Data items
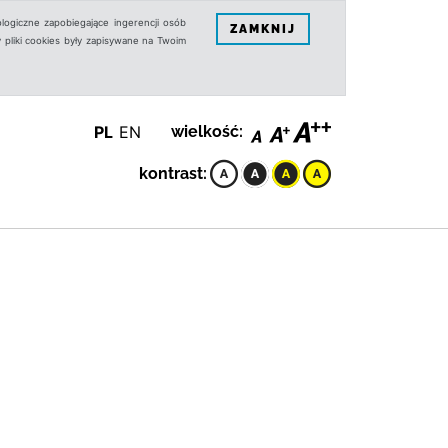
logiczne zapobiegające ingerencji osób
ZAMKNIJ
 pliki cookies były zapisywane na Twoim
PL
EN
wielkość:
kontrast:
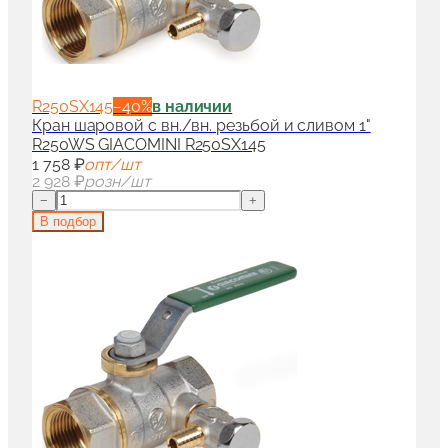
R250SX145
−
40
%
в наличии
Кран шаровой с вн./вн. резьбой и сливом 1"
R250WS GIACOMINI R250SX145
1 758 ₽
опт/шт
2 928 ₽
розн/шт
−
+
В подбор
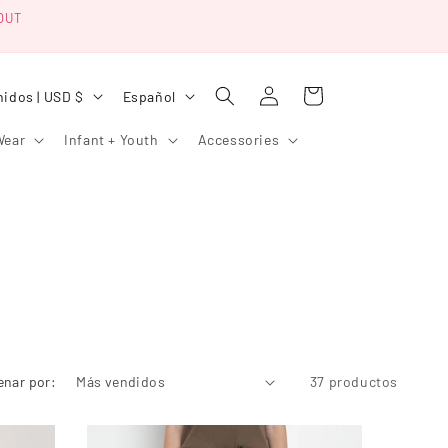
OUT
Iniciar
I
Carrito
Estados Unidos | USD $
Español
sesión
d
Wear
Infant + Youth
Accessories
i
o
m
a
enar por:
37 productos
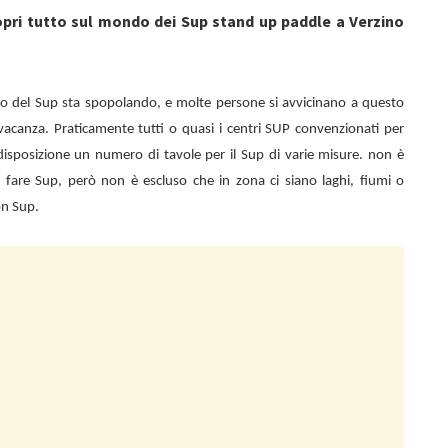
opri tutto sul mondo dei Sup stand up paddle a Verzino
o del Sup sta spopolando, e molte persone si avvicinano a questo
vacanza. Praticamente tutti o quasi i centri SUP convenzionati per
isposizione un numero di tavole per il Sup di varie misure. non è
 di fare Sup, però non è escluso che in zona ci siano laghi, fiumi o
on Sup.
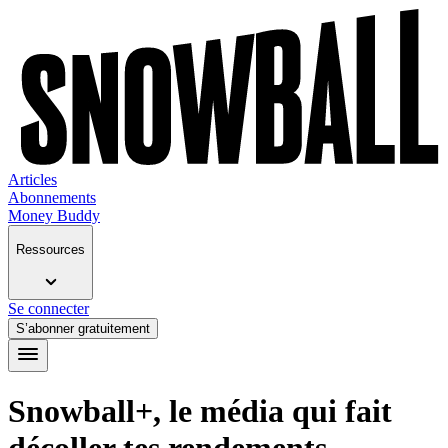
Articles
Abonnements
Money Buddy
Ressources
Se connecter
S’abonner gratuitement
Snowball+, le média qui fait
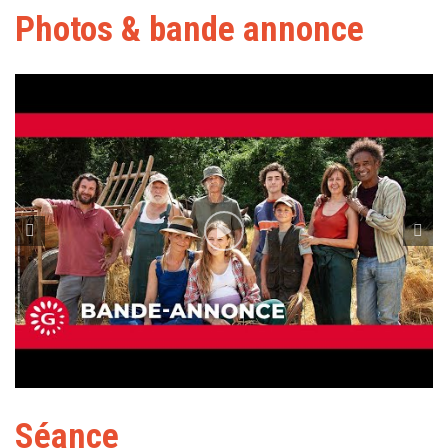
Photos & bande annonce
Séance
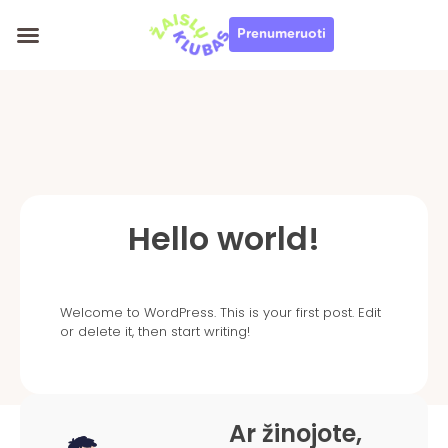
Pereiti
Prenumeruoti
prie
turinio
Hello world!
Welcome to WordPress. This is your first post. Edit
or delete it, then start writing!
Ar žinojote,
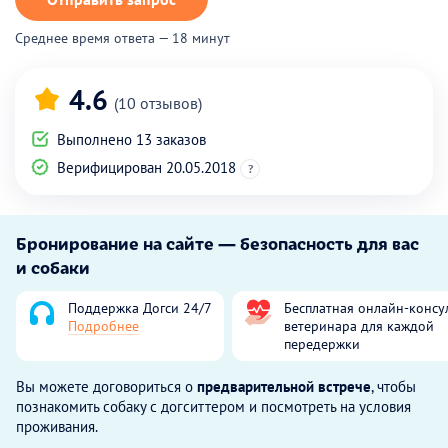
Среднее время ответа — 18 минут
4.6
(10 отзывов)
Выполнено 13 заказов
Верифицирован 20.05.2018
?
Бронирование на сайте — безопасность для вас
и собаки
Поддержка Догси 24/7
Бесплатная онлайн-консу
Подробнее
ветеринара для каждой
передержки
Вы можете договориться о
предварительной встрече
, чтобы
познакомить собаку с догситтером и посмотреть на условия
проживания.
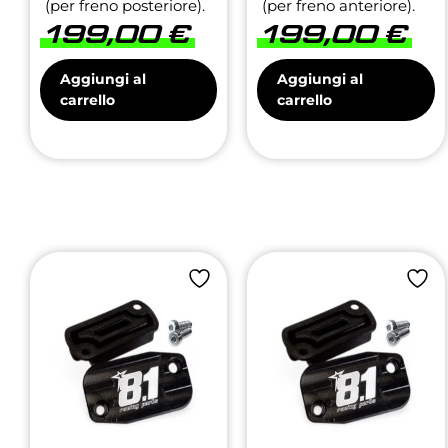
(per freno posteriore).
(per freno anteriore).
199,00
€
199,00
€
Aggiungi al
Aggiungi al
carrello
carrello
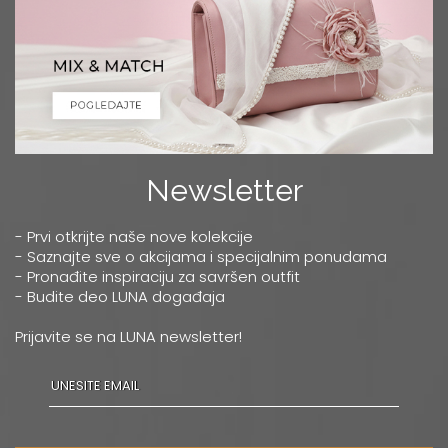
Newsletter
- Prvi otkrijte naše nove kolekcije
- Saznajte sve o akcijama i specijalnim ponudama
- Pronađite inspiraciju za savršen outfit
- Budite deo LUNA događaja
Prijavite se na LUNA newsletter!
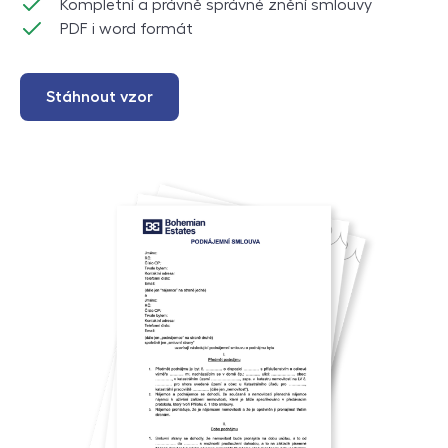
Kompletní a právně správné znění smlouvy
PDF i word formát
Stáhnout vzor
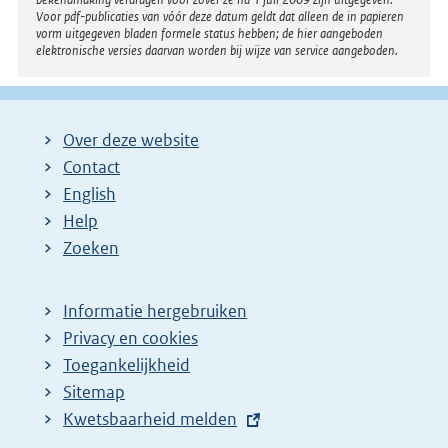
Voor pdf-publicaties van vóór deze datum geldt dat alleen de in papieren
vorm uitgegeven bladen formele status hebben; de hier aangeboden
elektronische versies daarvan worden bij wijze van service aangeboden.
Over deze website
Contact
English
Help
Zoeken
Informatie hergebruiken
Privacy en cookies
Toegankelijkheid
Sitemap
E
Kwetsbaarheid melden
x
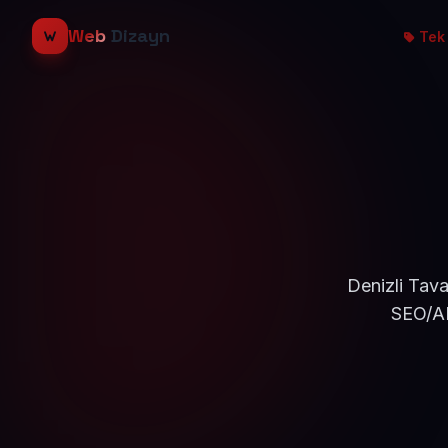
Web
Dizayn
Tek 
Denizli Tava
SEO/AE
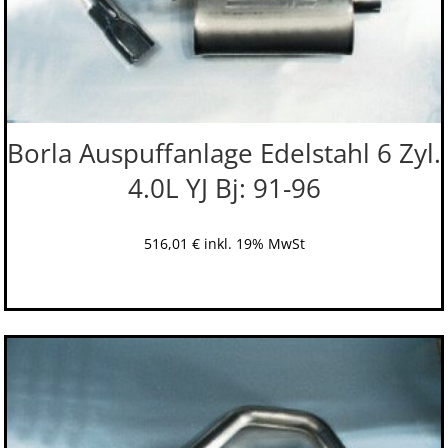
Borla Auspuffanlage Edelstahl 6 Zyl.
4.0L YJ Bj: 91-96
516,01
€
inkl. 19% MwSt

■ What the task requires
Whenever a line includes the word "freno", pull it out of the entries.

■ Finished task
(per freno posteriore).
(per freno anteriore).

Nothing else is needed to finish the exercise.